The daemon, the remote execution, the file-based mailboxes between agents, the three-tier git bundle fallback — these aren’t features for today. They’re infrastructure for a product where Claude Code runs continuously, plans with remote Opus, and delivers results while you sleep. The loop stays. The loop runs continuously. The loop runs remotely.
What This Changed for Me
I structure tasks around the compaction boundary now. I know autocompact summarizes the entire conversation, so I break long sessions into focused units that stay under the threshold.
I write memory files with specific titles, not generic dump files. The auto-memory system uses Sonnet as a relevance filter — the title is what it scores on. I keep MEMORY.md under 200 lines because lines beyond that are truncated.

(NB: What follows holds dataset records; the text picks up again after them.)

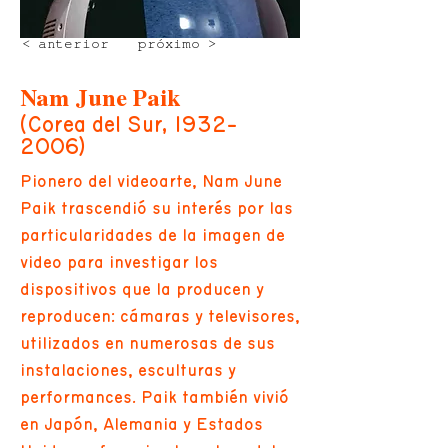
< anterior
próximo >
Nam June Paik
(Corea del Sur,
1932-
2006)
Pionero del videoarte, Nam June
Paik trascendió su interés por las
particularidades de la imagen de
video para investigar los
dispositivos que la producen y
reproducen: cámaras y televisores,
utilizados en numerosas de sus
instalaciones, esculturas y
performances. Paik también vivió
en Japón, Alemania y Estados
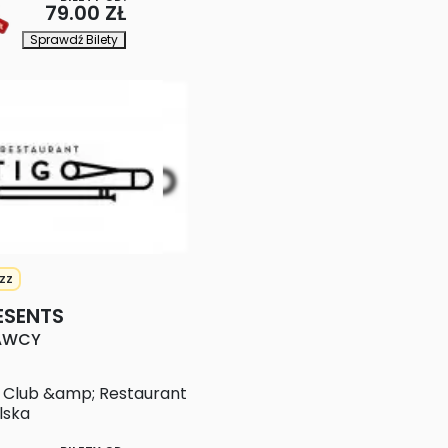
79.00 ZŁ
Sprawdź Bilety
zz
ESENTS
AWCY
z Club &amp; Restaurant
lska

I trust the concurrency model. Read-only tools run in parallel. Write tools run serially. When I need to search a codebase, I issue multiple Grep and Glob calls in the same message. They execute concurrently.
The One-Line Thesis
The Claude Code team’s thesis is unchanged between both versions: an agentic coding tool should be a reliable system, not a capable demo. v0.2.8 was the demo. v2.1.88 is the beginning of the system.
The things that changed — context management, tool loading, agent architecture, memory — changed because the team ran into the real constraints of production use. The things that didn’t change — the recursive generator, the invisible safety guarantees, the insistence on craft — didn’t change because those were right from the start.
You can learn more about what a team believes by looking at what they refused to change than by reading their design docs. I spent a weekend reading their source code. The surviving constant is a 500-line loop that became a 3,000-line loop. Everything else is infrastructure built to serve it.